TEGUCIGALPA, HONDURAS. —
El miedo terminó obligando a varias familias a abandonar sus hogares en el sector ocho de la colonia Villa Nueva, en el oriente de Tegucigalpa, luego de recibir supuestas amenazas de integrantes de estructuras criminales.
Al menos 15 familias comenzaron a sacar sus pertenencias de las viviendas que durante años fueron su patrimonio, en una salida marcada por la angustia y la incertidumbre.
Colchones, electrodomésticos, ropa y otros bienes fueron cargados en vehículos particulares y camiones de mudanza, mientras agentes de seguridad resguardaban el desplazamiento.
Lo que debía ser una mudanza por decisión propia se convirtió, según los afectados, en una salida forzada por el temor de que permanecer en la zona pudiera poner en riesgo sus vidas y las de sus familias.
Denuncian amenazas y actos de intimidación
De acuerdo con testimonios de los pobladores, presuntos integrantes de la Pandilla 18 habrían irrumpido en el sector para intimidar a los residentes y exigirles que abandonaran sus viviendas.
Los afectados también denunciaron que varias personas habrían sido amarradas de pies y manos dentro de sus casas, presuntamente como mecanismo de intimidación para demostrar que las amenazas eran reales y obligar a otros vecinos a marcharse.
Estos señalamientos deberán ser investigados y corroborados por las autoridades correspondientes.

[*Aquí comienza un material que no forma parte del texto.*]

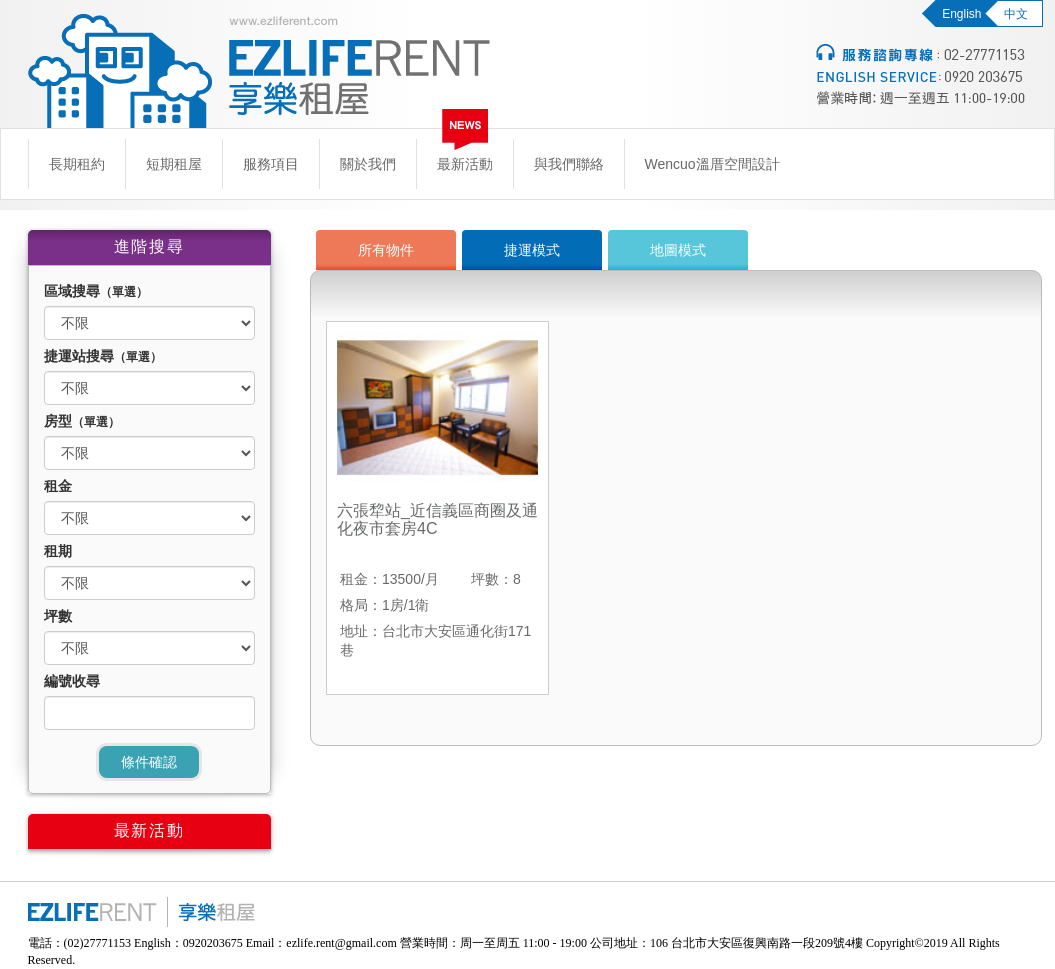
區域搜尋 (96, 291)
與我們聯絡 (569, 164)
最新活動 (465, 164)
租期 (58, 551)
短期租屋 (174, 164)
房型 (82, 421)
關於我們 (368, 164)
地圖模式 (678, 250)
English (961, 14)
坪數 (58, 616)
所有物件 (386, 250)
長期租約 (77, 164)
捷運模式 (532, 250)
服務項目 (271, 164)
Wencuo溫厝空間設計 (712, 164)
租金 (58, 486)
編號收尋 (72, 681)
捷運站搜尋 (103, 356)
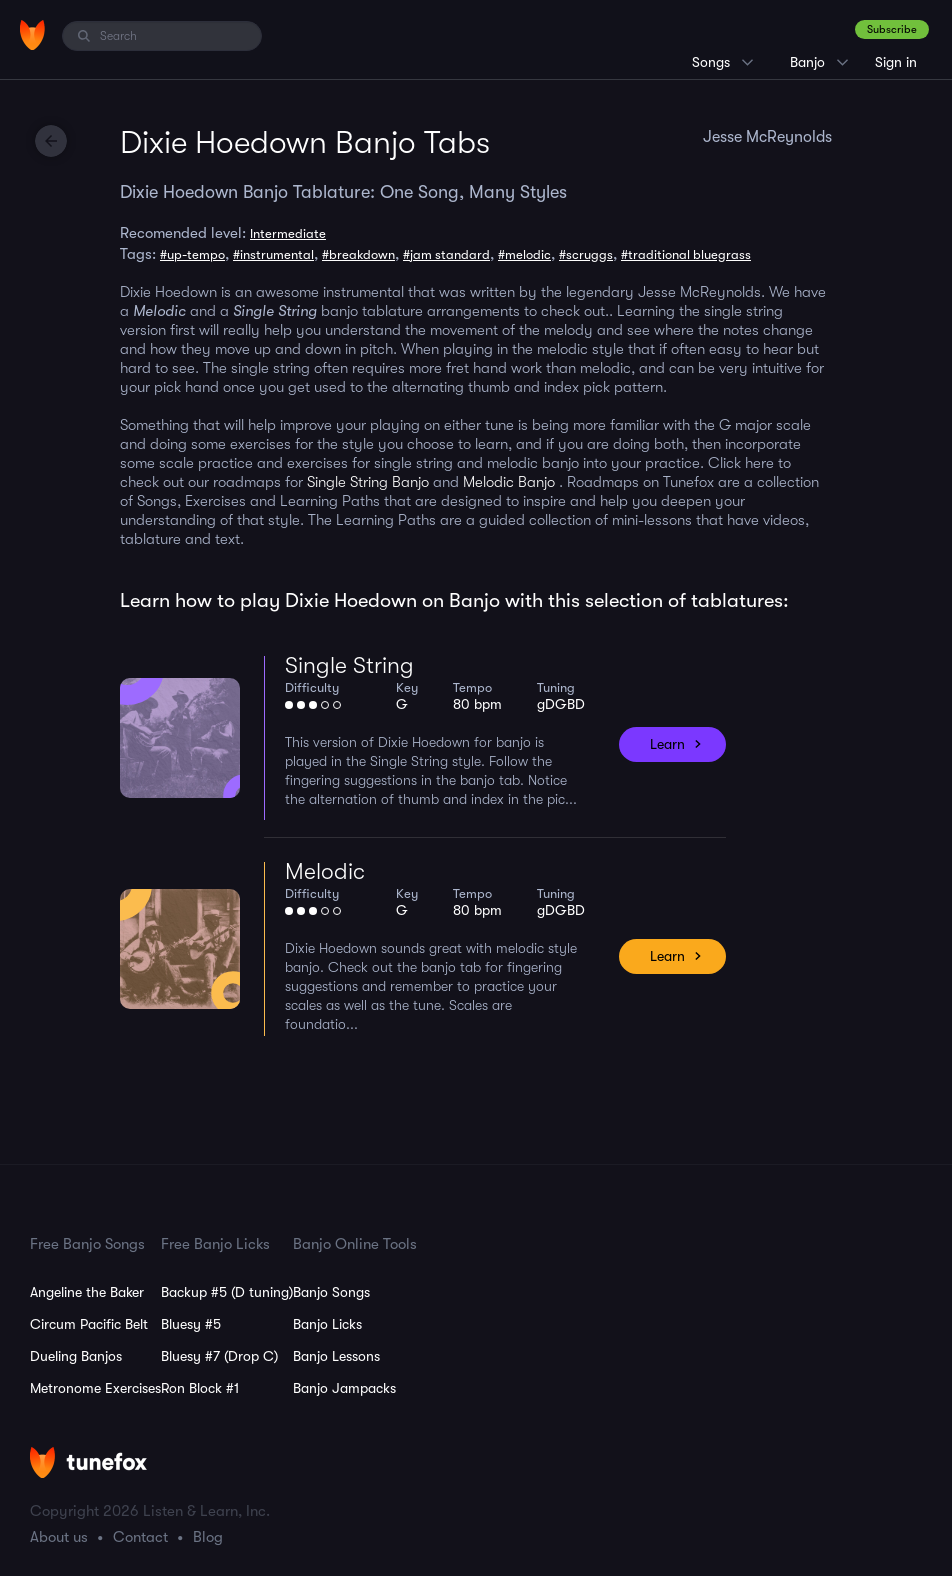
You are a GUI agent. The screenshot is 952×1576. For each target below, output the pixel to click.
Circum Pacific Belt (89, 1324)
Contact (140, 1537)
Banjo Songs (331, 1292)
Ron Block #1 (200, 1388)
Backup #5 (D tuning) (227, 1292)
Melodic (325, 871)
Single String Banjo (370, 482)
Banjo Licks (327, 1324)
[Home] (32, 35)
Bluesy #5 (191, 1324)
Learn (667, 744)
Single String (349, 665)
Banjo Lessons (336, 1356)
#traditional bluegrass (686, 254)
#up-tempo (192, 254)
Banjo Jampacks (344, 1388)
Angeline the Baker (87, 1292)
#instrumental (273, 254)
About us (59, 1537)
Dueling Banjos (76, 1356)
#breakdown (358, 254)
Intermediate (288, 233)
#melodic (524, 254)
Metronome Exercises (95, 1388)
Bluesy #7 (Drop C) (219, 1356)
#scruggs (586, 254)
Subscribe (892, 29)
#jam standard (446, 254)
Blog (208, 1537)
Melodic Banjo (509, 482)
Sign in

Uno de los jefes de familia desplazados describió la difícil decisión que tuvieron que tomar ante el temor por sus hijos.
“No podemos quedarnos, es la vida de nuestros hijos o los bloques de la casa”, relató entre lágrimas, al explicar que los residentes se sienten desamparados ante la situación.
Para estas familias, abandonar sus viviendas significa dejar atrás años de esfuerzo, pero consideran que proteger sus vidas está por encima de cualquier propiedad material.
Policía acompaña el éxodo
Ante las denuncias de los residentes, contingentes de la Policía Nacional y de la Policía Militar del Orden Público (PMOP) se desplazaron hacia el sector para brindar seguridad a las familias durante el retiro de sus pertenencias.
La escena refleja una de las consecuencias más graves de la violencia: familias que necesitan de la protección del Estado para poder salir de sus propias casas.
Los vecinos abandonaron el sector bajo vigilancia policial, mientras persiste la preocupación por quienes permanecen en la zona y por el futuro de las viviendas que quedaron desocupadas.
Una comunidad marcada por el temor
El caso vuelve a poner sobre la mesa el problema del desplazamiento forzado interno provocado por la violencia y el control territorial de estructuras criminales.
Las familias afectadas ahora enfrentan una nueva realidad: encontrar un lugar donde permanecer, proteger sus pertenencias y tratar de reconstruir su vida lejos de sus hogares.
Organizaciones defensoras de derechos humanos han advertido sobre el impacto que tienen las amenazas, la extorsión y la violencia en comunidades vulnerables del Distrito Central, donde muchas familias terminan abandonando sus viviendas ante la falta de garantías para permanecer en ellas.
Exigen recuperar el control de la zona
Los pobladores demandan una respuesta contundente de las autoridades para identificar a los responsables de las amenazas, investigar las denuncias de privación ilegal de libertad y garantizar la seguridad de quienes permanecen en Villa Nueva.
También reclaman medidas que permitan recuperar el control territorial y evitar que más familias tengan que abandonar sus hogares.
Mientras las investigaciones avanzan, las viviendas quedan atrás y las familias se marchan con la incertidumbre de no saber cuándo podrán regresar.
El desplazamiento de los residentes de Villa Nueva deja una imagen difícil de ignorar: ciudadanos protegidos por la Policía mientras abandonan el lugar que alguna vez llamaron hogar por miedo a quienes deberían estar siendo perseguidos por la justicia.